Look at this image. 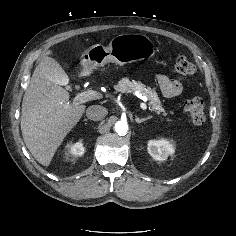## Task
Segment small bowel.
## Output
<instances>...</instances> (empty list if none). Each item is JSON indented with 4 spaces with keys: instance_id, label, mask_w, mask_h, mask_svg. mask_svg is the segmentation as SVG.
Wrapping results in <instances>:
<instances>
[{
    "instance_id": "1",
    "label": "small bowel",
    "mask_w": 236,
    "mask_h": 236,
    "mask_svg": "<svg viewBox=\"0 0 236 236\" xmlns=\"http://www.w3.org/2000/svg\"><path fill=\"white\" fill-rule=\"evenodd\" d=\"M156 81L162 94L167 98L176 97L182 92L181 84L165 75H157Z\"/></svg>"
}]
</instances>
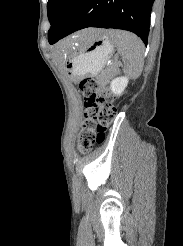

#### Your task:
Set down again, exactly, the lines from the one with "<instances>...</instances> (empty list" to the last line of the data, both included and pictures excluded.

#### Task answer:
<instances>...</instances> (empty list if none). Each item is JSON indented with 4 spaces with keys: instance_id, label, mask_w, mask_h, mask_svg. mask_svg is the segmentation as SVG.
Wrapping results in <instances>:
<instances>
[{
    "instance_id": "1",
    "label": "small bowel",
    "mask_w": 236,
    "mask_h": 236,
    "mask_svg": "<svg viewBox=\"0 0 236 236\" xmlns=\"http://www.w3.org/2000/svg\"><path fill=\"white\" fill-rule=\"evenodd\" d=\"M156 81L162 94L167 98L176 97L182 92L181 84L165 75H157Z\"/></svg>"
}]
</instances>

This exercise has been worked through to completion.